Je lisais, mais restais ignorante malgré toute la richesse s’infiltrant dans mon crâne.
Petit à petit, au fur et à mesure des rencontres, des échanges, des dialogues, des apports divers dus à diverses expériences, l’idée se précisa. Les réponses acquirent une netteté toujours plus fine, toujours plus délicate et subtile.
Mais il me manquait un élément.
Dans les initiations, les textes, les références que je rencontrais très peu, voire aucune, ne traitaient la femme en tant qu’être humain au même niveau que l’homme.

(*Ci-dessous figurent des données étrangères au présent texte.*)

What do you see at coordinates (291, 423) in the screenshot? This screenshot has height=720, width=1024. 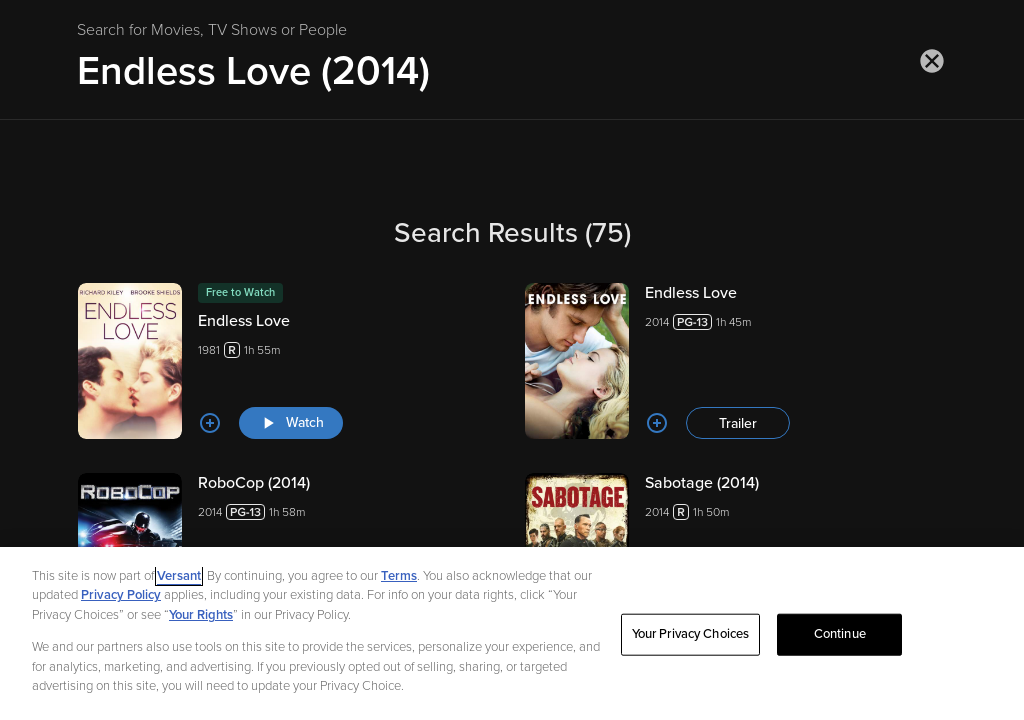 I see `[Watch "Endless Love"]` at bounding box center [291, 423]. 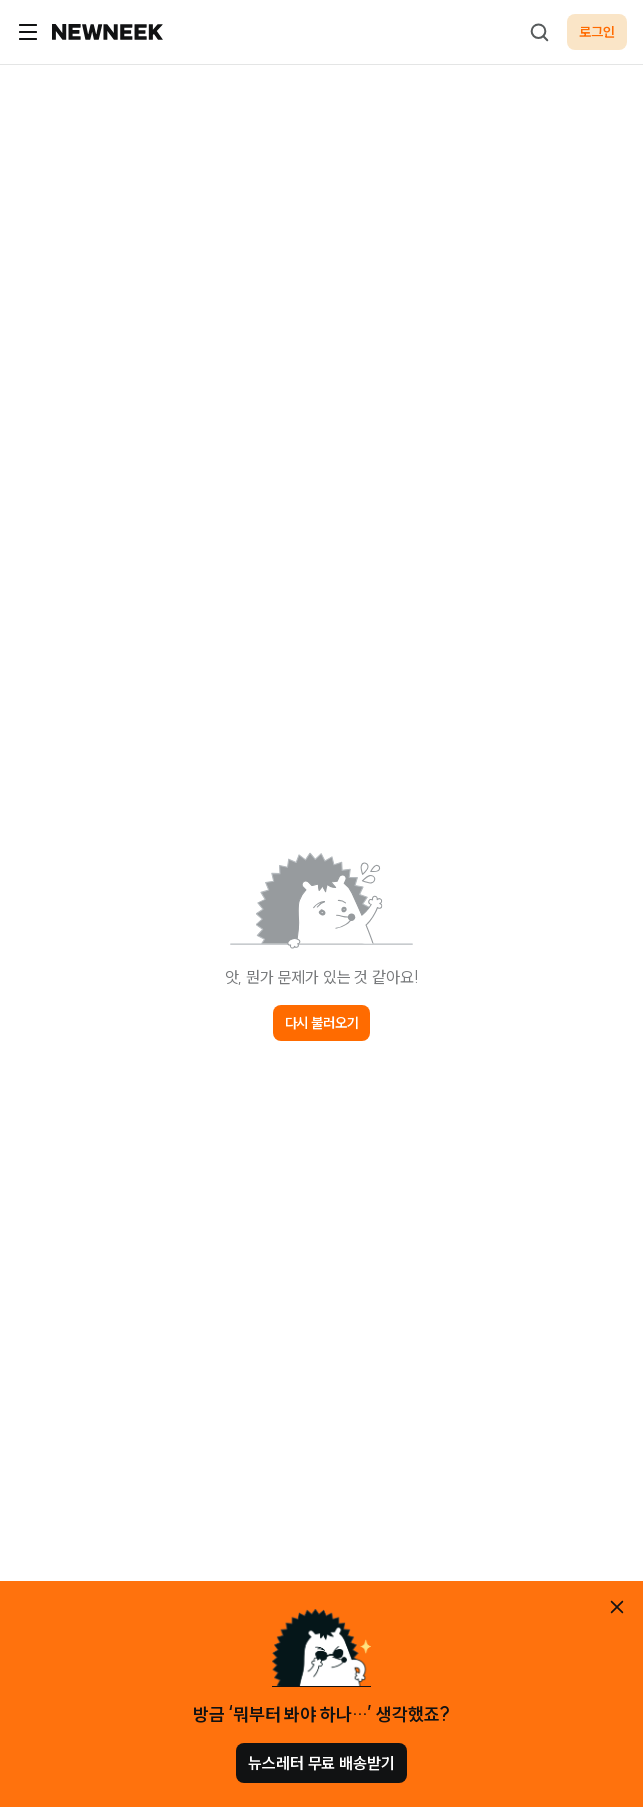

Aucune ne la décrivait tel un être susceptible d’évoluer en totalité, en complétude absolue. La femme avait toujours besoin de l’intervention de l’homme pour réaliser son cheminement spirituel, pire, pour beaucoup, elle n’était qu’un instrument servant le cheminement initiatique des hommes. Même les enseignements qui prétendaient libérer les femmes, qui affirmaient vouloir les sortir de leurs conditions de sous-humains, les maintenaient dans un système de dépendance à l’homme sans réellement leur montrer les nombreuses voies s’offrant à elles. Tout cela parce que ces enseignements, qu’ils soient anciens ou récents, s’appuyaient, parfois inconsciemment, sur les conceptions religieuses traditionnelles, celles-là mêmes qui avaient organisé nos civilisations en systèmes hyper-patriarcaux.
Il me fallut longtemps avant d’accepter, d’admettre, que le chemin que je suivais alors n’était pas exactement celui que je cherchais, qu’il ne correspondait pas à ma vision des choses, à mon « ressenti » intérieur. Il n’était pas mauvais en soi, il était tout bonnement inconscient de son incomplétude malgré ses efforts pour dépasser les limitations des dogmes religieux duquel il tentait d’émerger.
Il maintenait la femme dans son état de diabolisation (la mère créant dans la forme, la souffrance et le sang), d’outil (la muse inspiratrice au service du génie mâle), de fantasme (la vierge sage mais néanmoins sexy). Il parlait de « totalité », d’ « unité » sans jamais réussir à concevoir un moyen déterminant pour y atteindre. L’incarnation dans un corps de femme symbolisait une perte, celle de l’ « épée », une punition d’avoir été en tant qu’homme trop guerrier, trop assassin, d’avoir représenté le pire de l’ignominie dans ses incarnations passées. A elle la matière, la mort, l’ombre et l’ignorance, à lui l’esprit, la vie, la lumière et la conscience. Le but de la femme était de redevenir homme en « rédemptant », « redomptant », toute la part maudite, animale, destructrice, honteuse qui avait fait d’elle cette femme dans ce corps trop charnel.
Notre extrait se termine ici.